» What to produce:
Transcribe the records that follow, preserving every word.

» Data extracts:

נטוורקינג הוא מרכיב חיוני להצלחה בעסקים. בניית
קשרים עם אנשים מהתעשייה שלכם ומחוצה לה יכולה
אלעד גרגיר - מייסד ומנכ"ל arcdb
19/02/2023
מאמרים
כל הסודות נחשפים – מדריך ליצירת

» Problem solution:
נטוורקינג הוא מרכיב חיוני להצלחה בעסקים. בניית
קשרים עם אנשים מהתעשייה שלכם ומחוצה לה יכולה
אלעד גרגיר - מייסד ומנכ"ל arcdb
19/02/2023
מאמרים
כל הסודות נחשפים – מדריך ליצירת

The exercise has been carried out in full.